Pour les patientes atteintes de pathologies auto-immunes ou inflammatoires, la grossesse et le post-partum peuvent déclencher des poussées. Ce cas souligne l'importance d'envisager des pathologies inflammatoires lorsque les infections ne répondent pas à un traitement adapté, particulièrement chez les patientes ayant des antécédents personnels ou familiaux de maladies auto-immunes.
Présentation du cas : l'histoire de la patiente
Une femme de 30 ans a été hospitalisée six jours après son premier accouchement pour fièvre et douleurs abdominales. Elle avait bénéficié d'un suivi prénatal standard et avait accouché d'un garçon de 3575 grammes à 35 semaines et 3 jours de grossesse, ce qui constitue un accouchement prématuré.
Durant sa grossesse, elle avait développé de petites boules douloureuses dans la région inguinale, drainant intermittemment du sang et du pus. Elle présentait également un œdème des membres inférieurs qui s'est amélioré après l'accouchement. Ses antécédents médicaux comprenaient une rosacée, de l'acné, une hidrosadénite suppurée (maladie cutanée chronique provoquant des abcès et des cicatrices) et des épisodes antérieurs de diverticulite (inflammation des petites poches du côlon).

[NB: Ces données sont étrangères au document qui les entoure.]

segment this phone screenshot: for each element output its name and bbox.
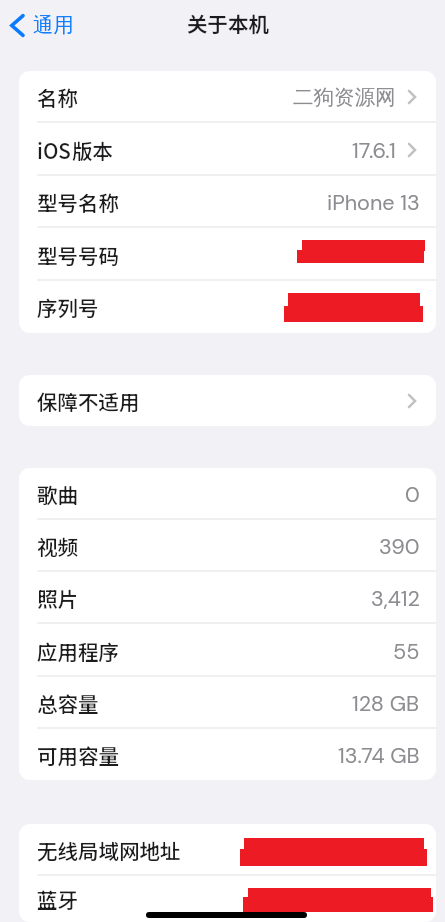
staticText: 关于本机 bbox=[187, 8, 269, 38]
staticText: 保障不适用 bbox=[37, 386, 140, 416]
button[interactable]: 名称 bbox=[19, 71, 436, 123]
staticText: 可用容量 bbox=[37, 740, 119, 770]
staticText: 序列号 bbox=[37, 292, 99, 322]
staticText: 0 bbox=[405, 481, 420, 509]
button[interactable]: 视频 bbox=[19, 520, 436, 572]
staticText: 55 bbox=[393, 638, 420, 666]
staticText: 3,412 bbox=[371, 585, 420, 613]
staticText: 128 GB bbox=[352, 690, 420, 718]
staticText: iOS 版本 bbox=[37, 135, 114, 165]
button[interactable]: 蓝牙 bbox=[19, 876, 436, 922]
button[interactable]: Back to 通用 bbox=[8, 6, 78, 44]
staticText: 13.74 GB bbox=[338, 742, 420, 770]
staticText: 型号名称 bbox=[37, 187, 119, 217]
staticText: 二狗资源网 bbox=[293, 84, 396, 110]
button[interactable]: 无线局域网地址 bbox=[19, 824, 436, 876]
button[interactable]: 型号号码 bbox=[19, 228, 436, 281]
button[interactable]: 序列号 bbox=[19, 281, 436, 333]
button[interactable]: 型号名称 bbox=[19, 176, 436, 228]
staticText: 17.6.1 bbox=[352, 137, 396, 165]
button[interactable]: 总容量 bbox=[19, 677, 436, 729]
staticText: 型号号码 bbox=[37, 240, 119, 270]
staticText: 通用 bbox=[33, 12, 74, 38]
button[interactable]: 歌曲 bbox=[19, 468, 436, 520]
staticText: 照片 bbox=[37, 583, 78, 613]
button[interactable]: 应用程序 bbox=[19, 624, 436, 677]
staticText: 390 bbox=[379, 533, 420, 561]
staticText: 蓝牙 bbox=[37, 884, 78, 914]
staticText: 名称 bbox=[37, 82, 78, 112]
staticText: iPhone 13 bbox=[327, 189, 420, 217]
staticText: 无线局域网地址 bbox=[37, 835, 181, 865]
button[interactable]: 照片 bbox=[19, 572, 436, 624]
staticText: 总容量 bbox=[37, 688, 99, 718]
staticText: 歌曲 bbox=[37, 479, 78, 509]
staticText: 视频 bbox=[37, 531, 78, 561]
button[interactable]: 可用容量 bbox=[19, 729, 436, 780]
button[interactable]: iOS 版本 bbox=[19, 123, 436, 176]
button[interactable]: 保障不适用 bbox=[19, 375, 436, 426]
staticText: 应用程序 bbox=[37, 636, 119, 666]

À l'admission, sa température était de 38,7°C, avec des pustules érythémateuses douloureuses dans la région inguinale droite et des cicatrices du côté gauche. Sa numération leucocytaire était significativement élevée à 22 940 par microlitre (normale : 4 500-11 000), indiquant une inflammation ou une infection importante.
Démarche diagnostique : comment les médecins ont investigué
Les médecins ont initialement suspecté une endométrite (infection utérine) et instauré un traitement par plusieurs antibiotiques incluant gentamicine, clindamycine, vancomycine, céfépime et métronidazole. Malgré cette antibiothérapie à large spectre, sa fièvre, ses douleurs abdominales et sa leucocytose (numération leucocytaire élevée) ne se sont pas améliorées.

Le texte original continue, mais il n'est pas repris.